Des résultats qui relèvent presque du « miracle »

Malgré l’élimination, Pascal Sawadogo se dit un peu fier des résultats qu’il qualifie même de miracle au regard des difficultés rencontrées par les joueuses. « Souvent certains résultats, il y a du miracle. Parce que ce qu’on investit et ce qu’on gagne comme résultat, ce n’est pas comparable. C’est souvent le sélectionneur qui est livré au verdict populaire, mais les gens ne savent même pas ce qui se passe réellement ».

Parmi les difficultés rencontrées par le coach et son équipe, on note le problème de financement. «  Dans le mois de juin, on a joué un match amical contre le Mali, on a logé les filles burkinabè et les filles maliennes dans le même hôtel. Pour moi, c’était bon pour la cohésion. Mais des informations ont circulé, les filles maliennes recevaient 10 millions de francs CFA par 10 millions chacune pour une qualification à la CAN. Et On nous a proposé 500 000, soit 20 fois moins », a t-il dit. Ce qui justifie le report du vol et les failles au niveau du jeu. Car la démotivation et les frustrations ont entrainé un arrêt d’entrainement alors que de leur coté les adversaires avaient terminé leur programme. Pourtant, dans cette compétition de haut niveau où chaque détail compte, ces quelques jours de préparation en moins n’ont pas été sans conséquence sur l’équipe qui a dû négocier un match amical à Rabat. « A notre arrivée au Maroc, nous avons dû négocier avec le FUS Rabat pour jouer au moins un match amical avant le début de la compétition », explique le sélectionneur.

Le patriotisme seul ne suffit pas

 « Au delà de la passion, la tactique, le physique et la technique, si les joueuses ne sont pas heureuses et motivées, on a beau les galvaniser avec le patriotisme, c’est compliqué », ajoute coach Pascal Sawadogo.

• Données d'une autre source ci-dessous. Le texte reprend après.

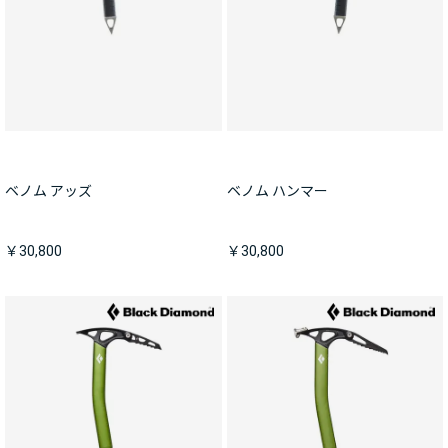
ベノム アッズ
ベノム ハンマー
￥30,800
￥30,800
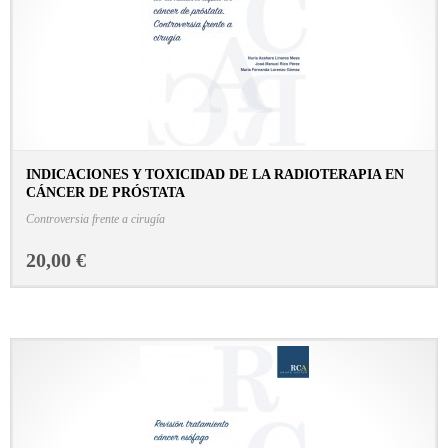
INDICACIONES Y TOXICIDAD DE LA RADIOTERAPIA EN
CÁNCER DE PRÓSTATA
CONSULTAR FICHA EN LIBRERÍA
Controversia frente a cirugía
20,00 €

Mais il ne s’arrête pas là, il évoque aussi les difficultés au niveau de la formation des entraineurs. « Il y’a aussi un problème national concernant la formation des entraîneurs. Depuis 2010 que la fédération a commencé, elle n’a pas organisé la licence A. Quand il y a une compétition africaine, souvent on veut la licence A, mais au niveau local il n’y en a pas. Ça été annoncé qu’en septembre, on va faire la licence A, j’espère que cette fois-ci, ça aura lieu », espère-t-il. Par ailleurs, le sélectionneur appelle  à une meilleure préparation si le pays souhaite faire de son équipe nationale une source de fierté. « Si on va faire de l’équipe nationale féminine, un patrimoine, si les burkinabè doivent se réunir devant la télévision pour regarder les matchs, il faut qu’on se prépare mieux. Parce que perdre comme ça, ce n’est pas du tout intéressant », déplore Pascal Sawadogo.

C’est à cœur ouvert que Pascal Sawadogo s’est exprimé sur la télévision nationale. Ces révélations au grand public resonnent comme un appel fort aux autorités compétentes, pour que ce problème soit pris à bras le corps pour une meilleure santé du football féminin au Burkina Faso.

Cette situation n’est pas une première au Burkina Faso. En 2023 sur le même plateau, le sélectionneur des Étalons U17, Brahima Traoré a affirmé n’avoir pas perçu de salaire depuis onze mois, alors qu’il revenait de la Coupe d’Afrique des nations cadets en Algérie, où le Burkina Faso sortait troisième  de la compétition. « On a onze mois d’arriérés de salaire. Mais les sélectionneurs dames Pascal Sawadogo et ses adjoints qui ont signé leurs contrats avant nous, ont treize mois de salaires impayés », a-t-il déclaré.